Dal nostro inviato Matteo Bosco Bortolaso
Bruxelles (Belgio), 24 set. (LaPresse) – “Ora l’attenzione dovrà essere sulla protezione delle nostre frontiere esterne”. Con queste parole, il presidente del Consiglio europeo Donald Tusk ha chiuso il vertice sull’immigrazione di Bruxelles, durato dalle 19 di mercoledì all’una di stanotte. Tra i punti su cui c’è stato accordo, la costituzione degli hotspot: la cancelliera Angela Merkel ha annunciato che Grecia e Italia si sono impegnate ad aprirli da novembre, e che la Bulgaria ha espresso la volontà di fare altrettanto, per le persone che attraversano la frontiera con la Turchia. “Gli Stati membri che formano la frontiera esterna dell’Ue, cioè Grecia e Italia, così come la Bulgaria che pur non facendo parte dello spazio Schengen condivide una frontiera con la Turchia, stabiliranno i centri”, ha detto la Merkel al termine del Consiglio europeo, durante una conferenza stampa parallela a quella di Tusk.
Per il premier Matteo Renzi, quella passata a Bruxelles “è una notte importante”, che segna “la fine del principio di Dublino”, il regolamento per la gestione dei richiedenti asilo che obbliga l’identificazione dei migranti all’entrata nell’Ue e, soprattutto, l’obbligo di restare nel Paese in cui sono entrati nell’Ue.
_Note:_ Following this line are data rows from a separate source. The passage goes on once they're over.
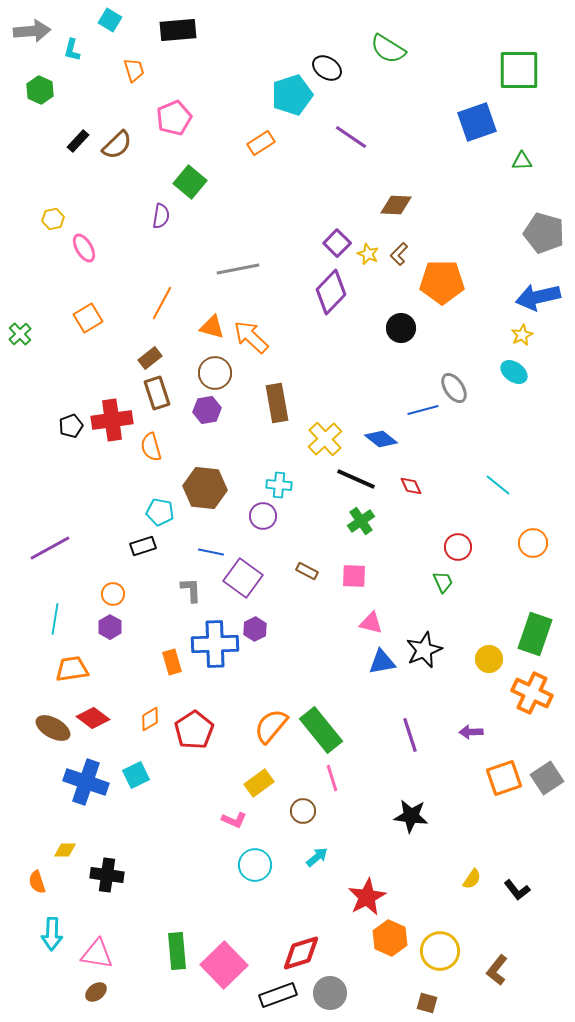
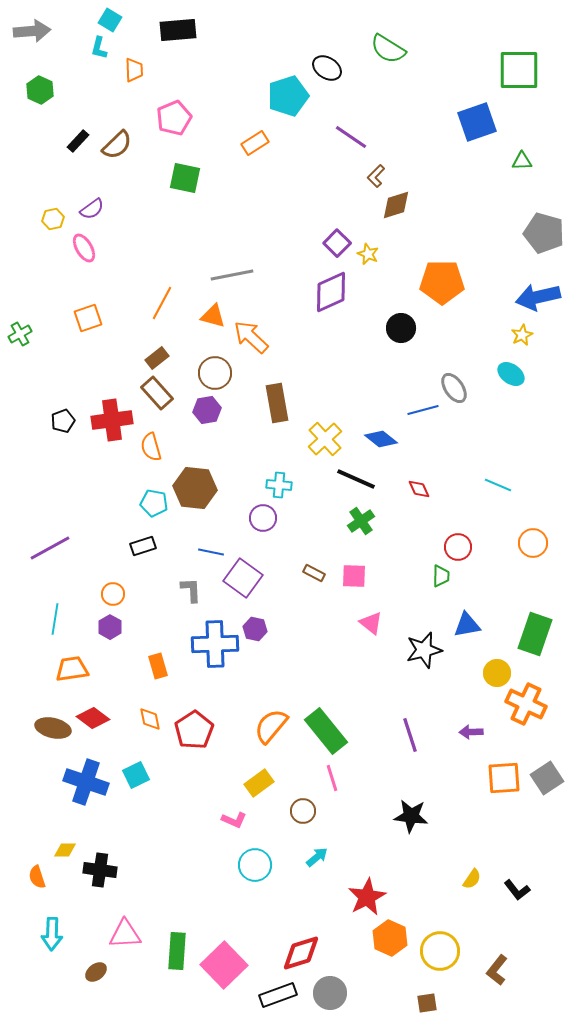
cyan L-shape at (72, 50): moved 27 px right, 2 px up
orange trapezoid at (134, 70): rotated 15 degrees clockwise
cyan pentagon at (292, 95): moved 4 px left, 1 px down
orange rectangle at (261, 143): moved 6 px left
green square at (190, 182): moved 5 px left, 4 px up; rotated 28 degrees counterclockwise
brown diamond at (396, 205): rotated 20 degrees counterclockwise
purple semicircle at (161, 216): moved 69 px left, 7 px up; rotated 45 degrees clockwise
brown L-shape at (399, 254): moved 23 px left, 78 px up
gray line at (238, 269): moved 6 px left, 6 px down
purple diamond at (331, 292): rotated 21 degrees clockwise
orange square at (88, 318): rotated 12 degrees clockwise
orange triangle at (212, 327): moved 1 px right, 11 px up
green cross at (20, 334): rotated 15 degrees clockwise
brown rectangle at (150, 358): moved 7 px right
cyan ellipse at (514, 372): moved 3 px left, 2 px down
brown rectangle at (157, 393): rotated 24 degrees counterclockwise
black pentagon at (71, 426): moved 8 px left, 5 px up
cyan line at (498, 485): rotated 16 degrees counterclockwise
red diamond at (411, 486): moved 8 px right, 3 px down
brown hexagon at (205, 488): moved 10 px left
cyan pentagon at (160, 512): moved 6 px left, 9 px up
purple circle at (263, 516): moved 2 px down
brown rectangle at (307, 571): moved 7 px right, 2 px down
green trapezoid at (443, 582): moved 2 px left, 6 px up; rotated 25 degrees clockwise
pink triangle at (371, 623): rotated 25 degrees clockwise
purple hexagon at (255, 629): rotated 20 degrees counterclockwise
black star at (424, 650): rotated 9 degrees clockwise
yellow circle at (489, 659): moved 8 px right, 14 px down
orange rectangle at (172, 662): moved 14 px left, 4 px down
blue triangle at (382, 662): moved 85 px right, 37 px up
orange cross at (532, 693): moved 6 px left, 11 px down
orange diamond at (150, 719): rotated 70 degrees counterclockwise
brown ellipse at (53, 728): rotated 16 degrees counterclockwise
green rectangle at (321, 730): moved 5 px right, 1 px down
orange square at (504, 778): rotated 15 degrees clockwise
black cross at (107, 875): moved 7 px left, 5 px up
orange semicircle at (37, 882): moved 5 px up
green rectangle at (177, 951): rotated 9 degrees clockwise
pink triangle at (97, 954): moved 28 px right, 20 px up; rotated 12 degrees counterclockwise
brown ellipse at (96, 992): moved 20 px up
brown square at (427, 1003): rotated 25 degrees counterclockwise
Renzi ha parlato, in inglese e in italiano, con i giornalisti che lo attendevano all’uscita dell’edificio Justus Lipsius, dove si è tenuto il vertice. Il presidente del Consiglio ha detto che a Bruxelles “è stato fatto un passo in avanti significativo”. Già prima dell’inizio del vertice, Renzi aveva però sottolineto che “il superamento di Dublino magari non verrà scritto nel documento finale, ma la realtà dei fatti è più forte dei documenti di Bruxelles”.
I centri di identificazione, chiamati anche nei documenti europei ‘hotspot’, rimangono una priorità per molti leader, in primis il presidente francese François Hollande. “Vogliamo che la soluzione (delle quote, decisa dai ministri dell’Interno ndr.) sia accompagnata da un controllo alle frontiere, attraverso i cosidetti hotspot”, aveva detto il capo di Stato, arrivando a Bruxelles da Parigi. L’identificazione dei migranti, aveva aggiunto il presidente francese, “è una questione importante per l’Unione europea nel suo complesso, oltre che per la Francia”.
Sugli hotspot, su cui Italia e Grecia venivano sollecitate dai partner, Renzi ha ribadito che essi rientrano in una politica complessiva che contempla diverse misure, e che non vanno quindi considerati isolati, come un impegno che cade solo su Roma o Atene. “Fatemelo dire in latino, visto che in inglese non sono troppo bravo: Simul stabunt, simul cadent”, ha detto il presidente del Consiglio, riferendosi all’approccio complessivo approvato ieri dal Consiglio europeo, che comprende i centri ma anche altre misure.
In effetti ieri i leader dell’Ue hanno discusso anche dei pacchetti umanitari per Libano, Giordania e Turchia, colpiti dai flussi migratori provenienti dalla Siria. Il presidente turco, Recep Tayyp Erdogan, sarà a Bruxelles il prossimo 5 ottobre. Diplomatici e funzionari europei considerano la sua visita fondamentale per riuscire ad arginare l’ondata dei migranti che attraversano l’Anatolia e sognano di arrivare in Europa. “È chiaro che la più grande marea di migranti deve ancora arrivare – ha detto Tusk a vertice concluso – ed è quindi chiaro che dobbiamo risolvere il problema delle porte e delle finestre aperte”.
Ieri, attorno al tavolo dei 28, i leader hanno affrontato anche il nodo delle quote. Un primo piano era già stato approvato martedì dai ministri dell’Interno dell’Ue, e prevede due tappe. In un primo momento dovranno essere ricollocate 66mila persone, già arrivate nei centri d’accoglienza di Italia (15.600) e Grecia (50.400). Quindi, a dodici mesi di distanza, si passerà ad altri 54mila migranti.